Insignito (per la seconda volta) solo da pochi giorni come migliore direttore dell’anno con il prestigioso Premio Abbiati, a Santa Cecilia torna Myung-Whun Chung con un programma dedicato agli amatissimi Beethoven e Mahler: il direttore coreano è sempre nel cuore del pubblico e dell’Orchestra che hanno accolto e salutato calorosamente.
Un legame visibilmente profondo rinnovato anche dalla “politica” del nuovo sovrintendente Michele Dall’Ongaro che in totale continuità con Bruno Cagli rafforza quel fil rouge fra gli artisti e l’Accademia romana. Merito anche della palpabile sensibilità del direttore coreano che ha aperto un programma poco sperimentale, ma sublime e squisitamente celestiale, che spazia fra due celebri sinfonie.
In apertura tutta l’energia della Seconda Sinfonia di Beethoven, in bilico fra il Settecento e l’Ottocento dove Chung si destreggia fra la grazia del Larghetto, il ritmo acceso dello Scherzo e la giocosità del Finale.

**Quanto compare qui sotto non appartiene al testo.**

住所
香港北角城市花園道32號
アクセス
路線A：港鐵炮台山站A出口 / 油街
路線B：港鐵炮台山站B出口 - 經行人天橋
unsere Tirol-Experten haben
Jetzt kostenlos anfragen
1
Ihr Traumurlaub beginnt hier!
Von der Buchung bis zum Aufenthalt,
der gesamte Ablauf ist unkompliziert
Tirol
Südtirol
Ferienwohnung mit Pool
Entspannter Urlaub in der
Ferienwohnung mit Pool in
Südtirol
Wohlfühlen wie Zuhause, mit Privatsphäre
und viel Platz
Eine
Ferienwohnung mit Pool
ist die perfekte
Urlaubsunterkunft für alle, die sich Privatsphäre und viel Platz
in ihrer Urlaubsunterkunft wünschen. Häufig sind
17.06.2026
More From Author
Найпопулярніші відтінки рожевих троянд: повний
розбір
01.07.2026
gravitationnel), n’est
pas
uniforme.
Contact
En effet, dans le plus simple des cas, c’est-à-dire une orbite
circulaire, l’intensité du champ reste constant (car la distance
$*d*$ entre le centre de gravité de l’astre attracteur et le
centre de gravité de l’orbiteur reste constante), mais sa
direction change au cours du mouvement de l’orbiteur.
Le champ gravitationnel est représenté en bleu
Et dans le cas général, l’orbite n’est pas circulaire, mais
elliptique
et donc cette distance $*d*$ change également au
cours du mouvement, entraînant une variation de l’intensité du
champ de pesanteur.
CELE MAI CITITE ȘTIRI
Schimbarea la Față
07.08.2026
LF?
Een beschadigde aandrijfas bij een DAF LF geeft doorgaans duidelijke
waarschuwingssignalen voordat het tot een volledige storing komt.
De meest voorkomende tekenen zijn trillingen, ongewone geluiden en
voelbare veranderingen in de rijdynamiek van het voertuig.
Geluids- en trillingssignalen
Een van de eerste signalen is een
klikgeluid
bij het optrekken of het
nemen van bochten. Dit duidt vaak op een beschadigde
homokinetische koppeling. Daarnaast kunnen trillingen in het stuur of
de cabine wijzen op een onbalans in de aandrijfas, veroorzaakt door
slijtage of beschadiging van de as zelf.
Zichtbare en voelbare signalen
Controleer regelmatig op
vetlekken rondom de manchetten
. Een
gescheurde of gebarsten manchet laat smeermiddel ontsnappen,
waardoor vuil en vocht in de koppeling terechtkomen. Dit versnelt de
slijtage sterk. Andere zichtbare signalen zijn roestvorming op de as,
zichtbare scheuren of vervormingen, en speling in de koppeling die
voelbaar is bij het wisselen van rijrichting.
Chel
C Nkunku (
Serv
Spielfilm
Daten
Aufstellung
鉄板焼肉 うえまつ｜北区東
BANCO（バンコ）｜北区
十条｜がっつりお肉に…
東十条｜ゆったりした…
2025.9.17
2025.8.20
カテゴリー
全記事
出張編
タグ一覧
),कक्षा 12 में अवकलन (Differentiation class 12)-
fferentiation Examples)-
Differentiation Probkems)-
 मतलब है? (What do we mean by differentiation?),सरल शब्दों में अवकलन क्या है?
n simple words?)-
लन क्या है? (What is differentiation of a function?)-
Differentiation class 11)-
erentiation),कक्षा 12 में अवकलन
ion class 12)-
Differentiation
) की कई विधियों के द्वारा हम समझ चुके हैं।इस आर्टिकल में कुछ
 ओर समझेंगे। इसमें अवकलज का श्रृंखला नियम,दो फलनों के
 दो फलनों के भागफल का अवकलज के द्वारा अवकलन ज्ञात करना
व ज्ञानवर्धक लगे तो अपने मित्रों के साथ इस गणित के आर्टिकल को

Cuore pulsante della serata resta la dolcissima Quarta Sinfonia di Mahler (che chiude la Tetralogia del compositore) inconfondibile con i toni celestiali che virano bruscamente nella Marcia nell’altalena vivace del primo movimento. È solo un attimo però la danza macabra si spegne in un lento, dolcissimo e impercettibile sussulto, un soffio leggerissimo che rapisce l’anima e mostra l’abilità di Chung e la grandiosità tecnica dell’Orchestra.

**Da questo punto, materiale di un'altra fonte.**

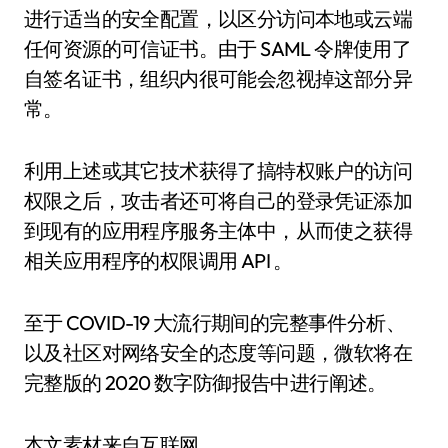
进行适当的安全配置，以区分访问本地或云端
任何资源的可信证书。由于 SAML 令牌使用了
自签名证书，组织内很可能会忽视掉这部分异
常。
利用上述或其它技术获得了搞特权账户的访问
权限之后，攻击者还可将自己的登录凭证添加
到现有的应用程序服务主体中，从而使之获得
相关应用程序的权限调用 API 。
至于 COVID-19 大流行期间的完整事件分析、
以及社区对网络安全的态度等问题，微软将在
完整版的 2020 数字防御报告中进行阐述。
本文素材来自互联网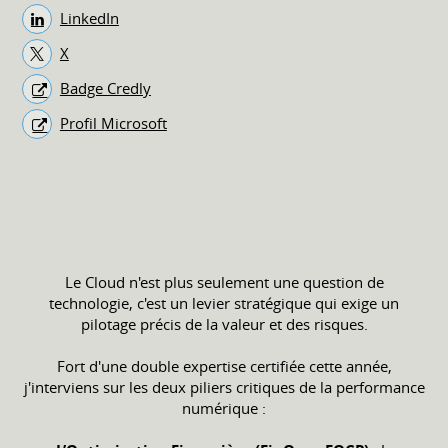
LinkedIn
X
Badge Credly
Profil Microsoft
Le Cloud n'est plus seulement une question de
technologie, c'est un levier stratégique qui exige un
pilotage précis de la valeur et des risques.
Fort d'une double expertise certifiée cette année,
j'interviens sur les deux piliers critiques de la performance
numérique :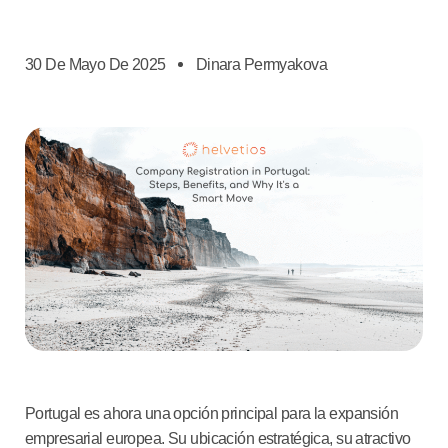
30 De Mayo De 2025
Dinara Permyakova
Portugal
es ahora una opción principal para la expansión
empresarial europea. Su ubicación estratégica, su atractivo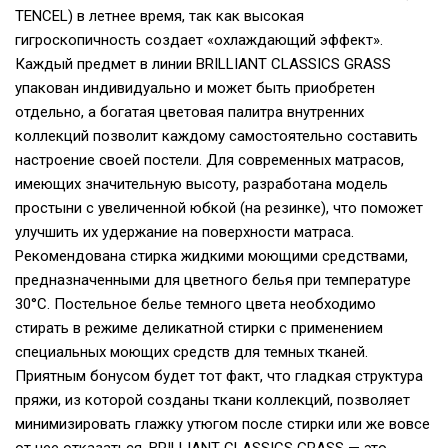
TENCEL) в летнее время, так как высокая
гигроскопичность создает «охлаждающий эффект».
Каждый предмет в линии BRILLIANT CLASSICS GRASS
упакован индивидуально и может быть приобретен
отдельно, а богатая цветовая палитра внутренних
коллекций позволит каждому самостоятельно составить
настроение своей постели. Для современных матрасов,
имеющих значительную высоту, разработана модель
простыни с увеличенной юбкой (на резинке), что поможет
улучшить их удержание на поверхности матраса.
Рекомендована стирка жидкими моющими средствами,
предназначенными для цветного белья при температуре
30°С. Постельное белье темного цвета необходимо
стирать в режиме деликатной стирки с применением
специальных моющих средств для темных тканей.
Приятным бонусом будет тот факт, что гладкая структура
пряжи, из которой созданы ткани коллекций, позволяет
минимизировать глажку утюгом после стирки или же вовсе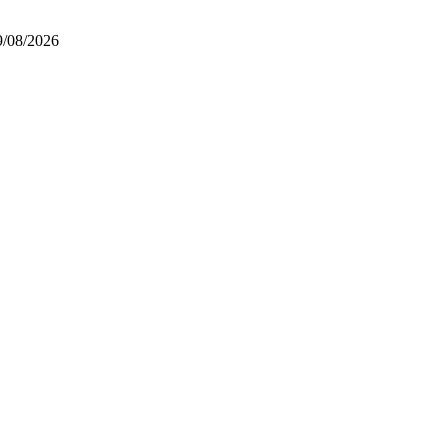
9/08/2026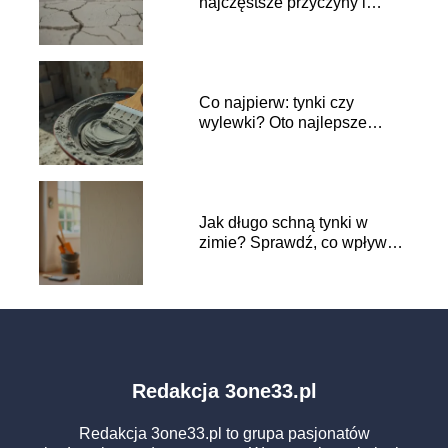
najczęstsze przyczyny i
rozwiązania
Co najpierw: tynki czy
wylewki? Oto najlepsze
praktyki budowlane
Jak długo schną tynki w
zimie? Sprawdź, co wpływa
na czas schnięcia
Redakcja 3one33.pl
Redakcja 3one33.pl to grupa pasjonatów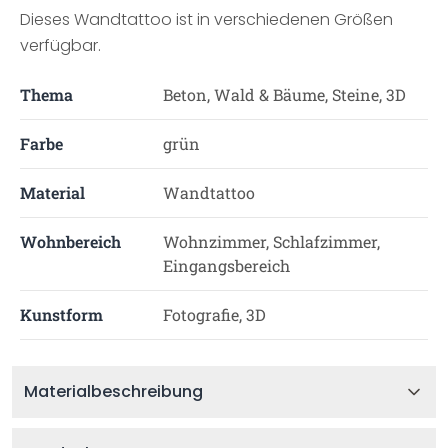
Dieses Wandtattoo ist in verschiedenen Größen
verfügbar.
Thema
Beton, Wald & Bäume, Steine, 3D
Farbe
grün
Material
Wandtattoo
Wohnbereich
Wohnzimmer, Schlafzimmer,
Eingangsbereich
Kunstform
Fotografie, 3D
Materialbeschreibung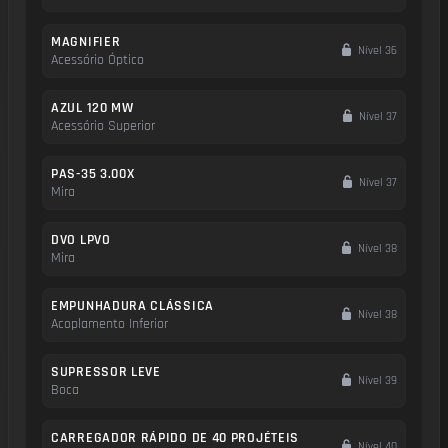
MAGNIFIER
Nível 36
Acessório Óptico
AZUL 120 MW
Nível 37
Acessório Superior
PAS-35 3.00X
Nível 37
Mira
DVO LPVO
Nível 38
Mira
EMPUNHADURA CLÁSSICA
Nível 38
Acoplamento Inferior
SUPRESSOR LEVE
Nível 39
Boca
CARREGADOR RÁPIDO DE 40 PROJÉTEIS
Nível 40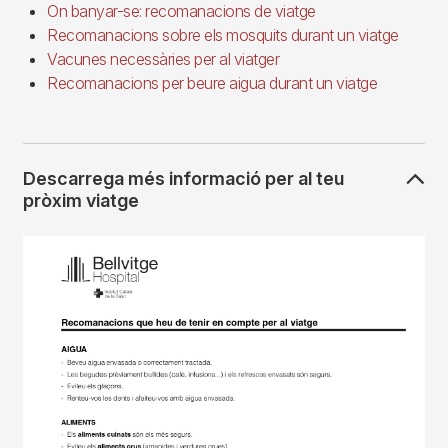
On banyar-se: recomanacions de viatge
Recomanacions sobre els mosquits durant un viatge
Vacunes necessàries per al viatger
Recomanacions per beure aigua durant un viatge
Descarrega més informació per al teu
pròxim viatge
Imagen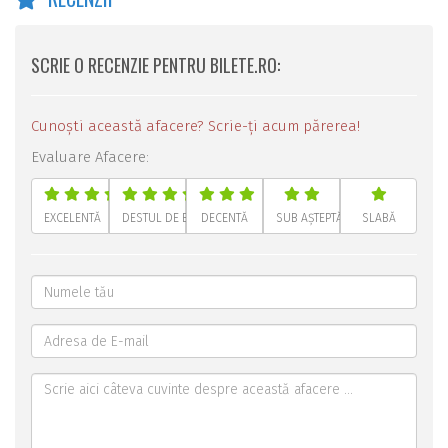
SCRIE O RECENZIE PENTRU BILETE.RO:
Cunoști această afacere? Scrie-ți acum părerea!
Evaluare Afacere:
EXCELENTĂ
DESTUL DE BUNĂ
DECENTĂ
SUB AȘTEPTĂRI
SLABĂ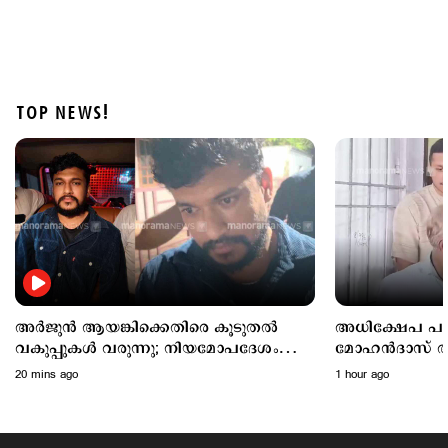
TOP NEWS!
Latest
അർജുൻ ആയങ്കിയെ പൂട്ടാന്‍ പൊലീസ്; കാപ്പ
ചുമത്തും
2 hours ago
അര്‍ജുന്‍ ആയങ്കിക്കെതിരെ കൂടുതല്‍
അധിക്ഷേപ പരാ
വകുപ്പുകള്‍ വരുന്നു; നിയമോപദേശം
മോഹൻദാസ് അറസ
തേടി പൊലീസ്
20 mins ago
1 hour ago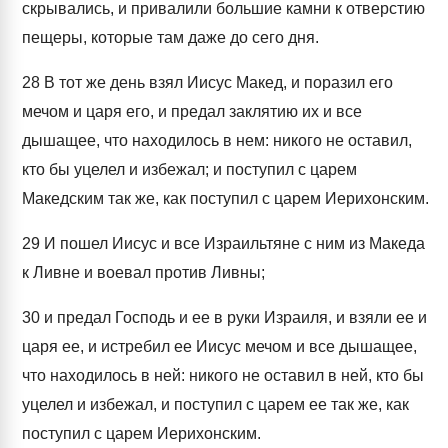
скрывались, и привалили большие камни к отверстию
пещеры, которые там даже до сего дня.
28
В тот же день взял Иисус Макед, и поразил его
мечом и царя его, и предал заклятию их и все
дышащее, что находилось в нем: никого не оставил,
кто бы уцелел и избежал; и поступил с царем
Македским так же, как поступил с царем Иерихонским.
29
И пошел Иисус и все Израильтяне с ним из Македа
к Ливне и воевал против Ливны;
30
и предал Господь и ее в руки Израиля, и взяли ее и
царя ее, и истребил ее Иисус мечом и все дышащее,
что находилось в ней: никого не оставил в ней, кто бы
уцелел и избежал, и поступил с царем ее так же, как
поступил с царем Иерихонским.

La dolcezza celestiale si conclude con la voce del soprano, Sophie Karthäuser, un’apparizione in rosa, con il lied finale La vita celestiale (dal Corno magico del fanciullo) che rimanda al sogno lirico, alla visione immaginaria di un bambino dell’eternità. Un grande successo per uno degli ultimi appuntamenti della stagione sinfonica che nel prossimo weekend vedrà sul palco Christoph Eschenbach impegnato con la Quinta di Šostakovič e la Sinfonia Concertante di Mozart.